Intra- and interobserver variability of target vessel measurement for fenestrated endovascular aneurysm repair

Abstract

Purpose: To evaluate intra- and interobserver agreement of target vessel measured from computed tomography (CT) scans with 2 measuring techniques used in planning fenestrated endovascular aneurysm repairs (FEVAR): multiplanar reconstruction (MPR) and semi-automated central lumen line (CLL).

Methods: CT datasets from 25 FEVAR patients were independently analyzed by 2 experienced observers according to a standardized protocol using the MPR (Leonardo workstation) and CLL (Aquarius workstation) techniques for each patient. Longitudinal vessel separation and clock-face position of the visceral aortic branches were measured twice. The repeatability coefficient (RC) was calculated using the Bland and Altman method to measure intra- and interobserver variability. Differences between groups were examined by paired t test (continuous data) or chi-squared analysis (categorical). Clock-face discrepancy >30 minutes was considered significant.

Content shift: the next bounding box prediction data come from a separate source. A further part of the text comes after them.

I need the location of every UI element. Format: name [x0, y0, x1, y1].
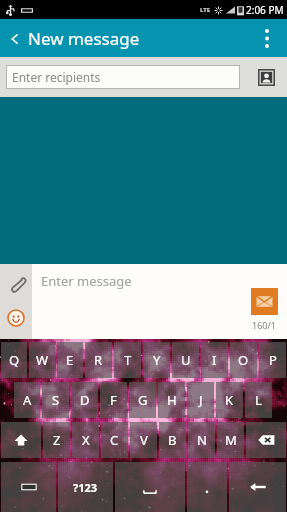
staticText: New message — [28, 27, 140, 50]
button[interactable]: O — [230, 342, 257, 378]
staticText: C — [110, 431, 119, 449]
staticText: H — [167, 391, 177, 409]
button[interactable]: H — [158, 382, 185, 418]
button[interactable]: Keyboard settings — [1, 462, 56, 512]
button[interactable]: B — [159, 422, 186, 458]
button[interactable]: U — [172, 342, 199, 378]
staticText: 2:06 PM — [246, 3, 284, 17]
staticText: E — [66, 351, 74, 369]
staticText: M — [225, 431, 237, 449]
staticText: O — [238, 351, 249, 369]
button[interactable]: S — [42, 382, 69, 418]
staticText: 160/1 — [252, 319, 276, 331]
staticText: S — [52, 391, 60, 409]
button[interactable]: Z — [43, 422, 70, 458]
staticText: Enter recipients — [12, 69, 101, 85]
staticText: L — [255, 391, 262, 409]
staticText: D — [80, 391, 90, 409]
button[interactable]: More options — [247, 28, 287, 48]
staticText: V — [140, 431, 148, 449]
button[interactable]: Backspace — [246, 422, 286, 458]
button[interactable]: V — [130, 422, 157, 458]
button[interactable]: F — [100, 382, 127, 418]
button[interactable]: G — [129, 382, 156, 418]
button[interactable]: K — [216, 382, 243, 418]
button[interactable]: Shift — [1, 422, 41, 458]
staticText: Enter message — [41, 272, 132, 290]
button[interactable]: Enter message — [32, 264, 241, 339]
staticText: W — [36, 351, 49, 369]
button[interactable]: P — [259, 342, 286, 378]
button[interactable]: Enter recipients — [6, 65, 240, 89]
button[interactable]: ?123 — [58, 462, 113, 512]
button[interactable]: A — [14, 382, 40, 418]
button[interactable]: W — [29, 342, 55, 378]
button[interactable]: T — [114, 342, 141, 378]
staticText: J — [199, 391, 203, 409]
button[interactable]: R — [85, 342, 112, 378]
button[interactable]: Space — [115, 462, 185, 512]
button[interactable]: Emoji — [0, 307, 32, 329]
button[interactable]: L — [245, 382, 272, 418]
button[interactable]: E — [57, 342, 83, 378]
staticText: I — [212, 351, 217, 369]
staticText: G — [138, 391, 148, 409]
staticText: X — [82, 431, 90, 449]
button[interactable]: New message — [0, 27, 148, 50]
staticText: U — [181, 351, 191, 369]
staticText: Y — [153, 351, 161, 369]
button[interactable]: X — [72, 422, 99, 458]
staticText: R — [94, 351, 103, 369]
staticText: K — [225, 391, 234, 409]
staticText: Z — [53, 431, 61, 449]
staticText: B — [168, 431, 177, 449]
button[interactable]: J — [187, 382, 214, 418]
button[interactable]: D — [71, 382, 98, 418]
staticText: A — [23, 391, 32, 409]
button[interactable]: M — [217, 422, 244, 458]
button[interactable]: C — [101, 422, 128, 458]
button[interactable]: I — [201, 342, 228, 378]
staticText: N — [197, 431, 207, 449]
button[interactable]: Attach — [0, 273, 32, 295]
button[interactable]: N — [188, 422, 215, 458]
button[interactable]: Send — [251, 288, 278, 315]
button[interactable]: Period — [187, 462, 227, 512]
button[interactable]: Q — [1, 342, 27, 378]
staticText: LTE — [200, 6, 211, 14]
staticText: T — [124, 351, 132, 369]
staticText: F — [110, 391, 117, 409]
staticText: Q — [9, 351, 20, 369]
button[interactable]: Y — [143, 342, 170, 378]
button[interactable]: Add contacts — [254, 65, 278, 89]
button[interactable]: Enter — [229, 462, 286, 512]
staticText: P — [269, 351, 277, 369]
staticText: ?123 — [73, 480, 98, 495]
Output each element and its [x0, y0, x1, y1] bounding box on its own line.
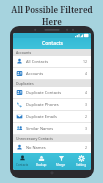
- button[interactable]: All Contacts: [13, 56, 91, 67]
- button[interactable]: Backup: [32, 153, 51, 170]
- staticText: 4: [85, 71, 88, 76]
- staticText: 3: [85, 126, 88, 131]
- staticText: 4: [85, 90, 88, 95]
- button[interactable]: No Names: [13, 142, 91, 153]
- staticText: Duplicates: [16, 81, 34, 86]
- staticText: Accounts: [26, 71, 85, 76]
- button[interactable]: Duplicate Phones: [13, 99, 91, 110]
- staticText: Backup: [36, 163, 47, 167]
- staticText: Unnecessary Contacts: [16, 136, 54, 141]
- button[interactable]: Merge: [51, 153, 71, 170]
- staticText: All Possible Filtered: [11, 4, 93, 15]
- button[interactable]: Contacts: [13, 153, 32, 170]
- staticText: 3: [85, 102, 88, 107]
- staticText: Here: [42, 16, 62, 27]
- button[interactable]: Accounts: [13, 68, 91, 79]
- staticText: Duplicate Contacts: [26, 90, 85, 95]
- button[interactable]: Duplicate Contacts: [13, 87, 91, 98]
- staticText: Merge: [56, 163, 66, 167]
- staticText: All Contacts: [26, 59, 83, 64]
- button[interactable]: Similar Names: [13, 123, 91, 134]
- staticText: 2: [85, 114, 88, 119]
- staticText: Setting: [76, 163, 86, 167]
- button[interactable]: Duplicate Emails: [13, 111, 91, 122]
- staticText: Accounts: [16, 50, 32, 55]
- staticText: Duplicate Emails: [26, 114, 85, 119]
- staticText: Contacts: [42, 40, 63, 47]
- staticText: Duplicate Phones: [26, 102, 85, 107]
- staticText: Similar Names: [26, 126, 85, 131]
- button[interactable]: Setting: [71, 153, 91, 170]
- staticText: 2: [85, 145, 88, 150]
- staticText: 12: [83, 59, 88, 64]
- staticText: No Names: [26, 145, 85, 150]
- staticText: Contacts: [16, 163, 29, 167]
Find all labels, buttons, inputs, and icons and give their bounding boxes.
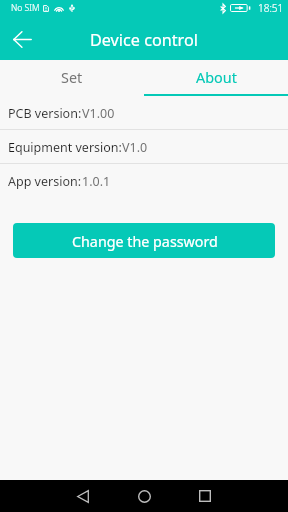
button[interactable]: Change the password <box>13 223 275 258</box>
button[interactable]: Home <box>128 480 160 512</box>
button[interactable]: Back <box>67 480 99 512</box>
staticText: Change the password <box>72 232 218 251</box>
staticText: About <box>196 68 237 88</box>
button[interactable]: Equipment version: <box>0 130 288 164</box>
staticText: 1.0.1 <box>82 173 111 190</box>
staticText: PCB version: <box>8 105 82 122</box>
staticText: Set <box>61 68 83 88</box>
button[interactable]: About <box>144 60 288 96</box>
staticText: Device control <box>90 29 198 51</box>
button[interactable]: Recent apps <box>189 480 221 512</box>
button[interactable]: PCB version: <box>0 96 288 130</box>
staticText: Equipment version: <box>8 139 122 156</box>
staticText: No SIM <box>11 2 40 14</box>
staticText: V1.00 <box>82 105 115 122</box>
staticText: 18:51 <box>258 1 284 15</box>
button[interactable]: Set <box>0 60 144 96</box>
staticText: App version: <box>8 173 82 190</box>
button[interactable]: Back <box>4 20 40 56</box>
button[interactable]: App version: <box>0 164 288 198</box>
staticText: V1.0 <box>122 139 148 156</box>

Results: Intraobserver mean difference was insignificant regardless of the measurement technique: the observer and workstation-specific RCs varied between 3.9 and 4.9 mm. Paired measurements differed by >3 mm in 8%. Interobserver variability was greater: observer and workstation-specific RC varied between 5.6 and 7.4 mm, with a tendency toward consistency using MPR, although the mean difference was insignificant. Paired measurements differed by >3 mm in 18%. There was no significant intraobserver variation in clock-face measurement, while interobserver variation was significant in 12% of measurements using the Aquarius workstation and 6% using the Leonardo workstation (p = 0.19).

Conclusion: Subjective interpretation of anatomical landmarks is more important than measurement techniques or workstations used in the generation of measurement inconsistencies. Introduction of consensus regarding interpretation of anatomical detail and development of fenestrated stent-grafts tolerant of measurement errors might ameliorate some of the problems encountered in FEVAR.